Assignment:
Beneath this line sits some data. Return only its lines from the one holding "da identidade empresarial" through the one holding "からのお知らせや園の楽しい様子をお伝えしています。", inclusive, exactly, with the images removed.

Data provided:
--------------------------------------------------

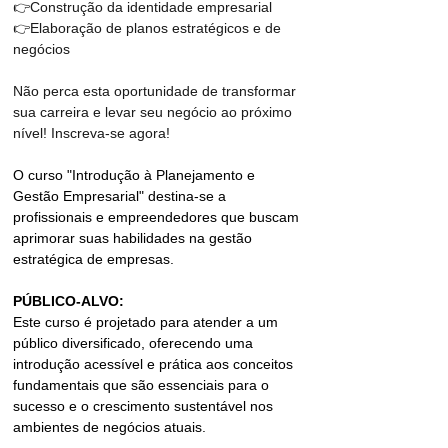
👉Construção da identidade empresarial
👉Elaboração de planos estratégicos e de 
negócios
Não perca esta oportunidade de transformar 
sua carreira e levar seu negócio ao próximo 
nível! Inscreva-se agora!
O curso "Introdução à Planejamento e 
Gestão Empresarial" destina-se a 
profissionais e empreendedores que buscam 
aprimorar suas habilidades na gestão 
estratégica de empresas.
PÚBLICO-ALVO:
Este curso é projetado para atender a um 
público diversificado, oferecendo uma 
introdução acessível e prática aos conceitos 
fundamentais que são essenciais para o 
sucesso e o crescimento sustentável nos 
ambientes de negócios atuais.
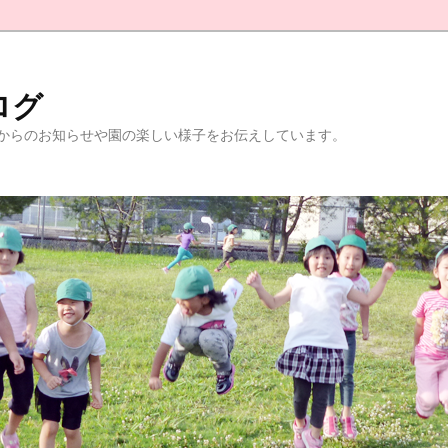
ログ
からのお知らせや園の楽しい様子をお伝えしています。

--------------------------------------------------

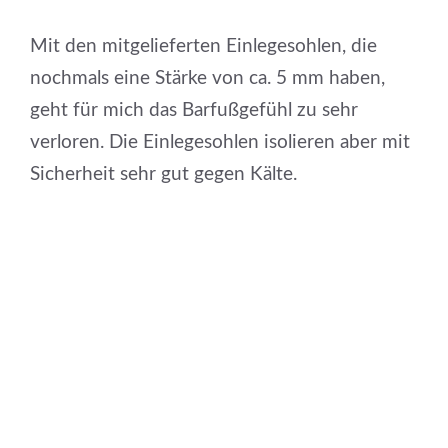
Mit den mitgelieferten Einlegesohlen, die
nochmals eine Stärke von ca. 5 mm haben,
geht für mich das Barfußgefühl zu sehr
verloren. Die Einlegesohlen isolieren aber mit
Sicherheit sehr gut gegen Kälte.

--------------------------------------------------

Solution to this task:
👉Construção da identidade empresarial
👉Elaboração de planos estratégicos e de 
negócios
Não perca esta oportunidade de transformar 
sua carreira e levar seu negócio ao próximo 
nível! Inscreva-se agora!
O curso "Introdução à Planejamento e 
Gestão Empresarial" destina-se a 
profissionais e empreendedores que buscam 
aprimorar suas habilidades na gestão 
estratégica de empresas.
PÚBLICO-ALVO:
Este curso é projetado para atender a um 
público diversificado, oferecendo uma 
introdução acessível e prática aos conceitos 
fundamentais que são essenciais para o 
sucesso e o crescimento sustentável nos 
ambientes de negócios atuais.
ログ
からのお知らせや園の楽しい様子をお伝えしています。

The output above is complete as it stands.